What the task requires — Please return every line in the following data that includes the string "karty".
Data to examine: Begin
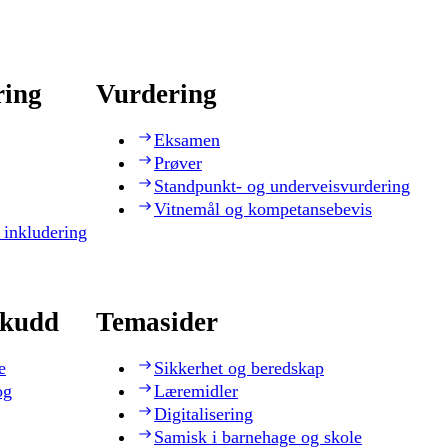
ring
Vurdering
Eksamen
Prøver
Standpunkt- og underveisvurdering
Vitnemål og kompetansebevis
 inkludering
skudd
Temasider
e
Sikkerhet og beredskap
og
Læremidler
Digitalisering
Samisk i barnehage og skole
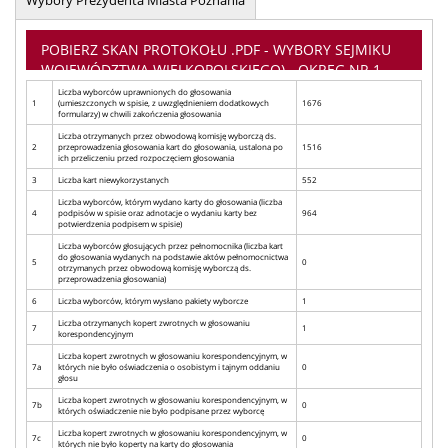
POBIERZ SKAN PROTOKOŁU .PDF - WYBORY SEJMIKU
WOJEWÓDZTWA WIELKOPOLSKIEGO) - OKRĘG NR 1
Liczba wyborców uprawnionych do głosowania
1
(umieszczonych w spisie, z uwzględnieniem dodatkowych
1676
formularzy) w chwili zakończenia głosowania
Liczba otrzymanych przez obwodową komisję wyborczą ds.
2
przeprowadzenia głosowania kart do głosowania, ustalona po
1516
ich przeliczeniu przed rozpoczęciem głosowania
3
Liczba kart niewykorzystanych
552
Liczba wyborców, którym wydano karty do głosowania (liczba
4
podpisów w spisie oraz adnotacje o wydaniu karty bez
964
potwierdzenia podpisem w spisie)
Liczba wyborców głosujących przez pełnomocnika (liczba kart
do głosowania wydanych na podstawie aktów pełnomocnictwa
5
0
otrzymanych przez obwodową komisję wyborczą ds.
przeprowadzenia głosowania)
6
Liczba wyborców, którym wysłano pakiety wyborcze
1
Liczba otrzymanych kopert zwrotnych w głosowaniu
7
1
korespondencyjnym
Liczba kopert zwrotnych w głosowaniu korespondencyjnym, w
7a
których nie było oświadczenia o osobistym i tajnym oddaniu
0
głosu
Liczba kopert zwrotnych w głosowaniu korespondencyjnym, w
7b
0
których oświadczenie nie było podpisane przez wyborcę
Liczba kopert zwrotnych w głosowaniu korespondencyjnym, w
7c
0
których nie było koperty na karty do głosowania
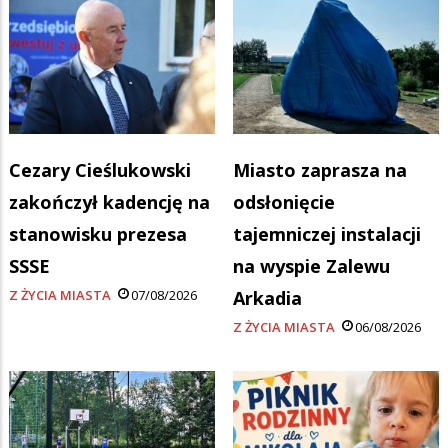
Cezary Cieślukowski
Miasto zaprasza na
zakończył kadencję na
odsłonięcie
stanowisku prezesa
tajemniczej instalacji
SSSE
na wyspie Zalewu
Z ŻYCIA MIASTA
07/08/2026
Arkadia
Z ŻYCIA MIASTA
06/08/2026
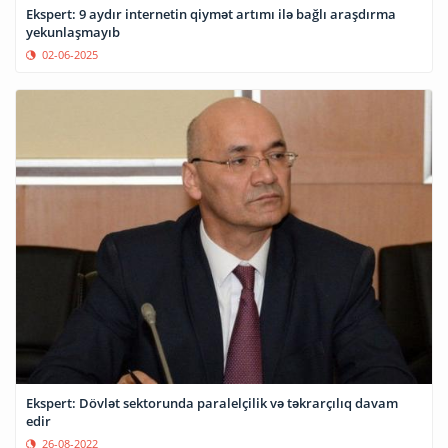
Ekspert: 9 aydır internetin qiymət artımı ilə bağlı araşdırma
yekunlaşmayıb
02-06-2025
Ekspert: Dövlət sektorunda paralelçilik və təkrarçılıq davam
edir
26-08-2022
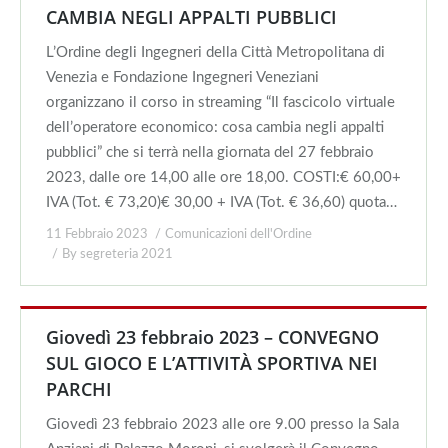
CAMBIA NEGLI APPALTI PUBBLICI
L’Ordine degli Ingegneri della Città Metropolitana di
Venezia e Fondazione Ingegneri Veneziani
organizzano il corso in streaming “Il fascicolo virtuale
dell’operatore economico: cosa cambia negli appalti
pubblici” che si terrà nella giornata del 27 febbraio
2023, dalle ore 14,00 alle ore 18,00. COSTI:€ 60,00+
IVA (Tot. € 73,20)€ 30,00 + IVA (Tot. € 36,60) quota…
11 Febbraio 2023
Comunicazioni dell'Ordine
By
segreteria 2021
Giovedì 23 febbraio 2023 – CONVEGNO
SUL GIOCO E L’ATTIVITÀ SPORTIVA NEI
PARCHI
Giovedì 23 febbraio 2023 alle ore 9.00 presso la Sala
Data to examine: End
Output of the task —
Liczba wyborców, którym wydano karty do głosowania (liczba
podpisów w spisie oraz adnotacje o wydaniu karty bez
których nie było koperty na karty do głosowania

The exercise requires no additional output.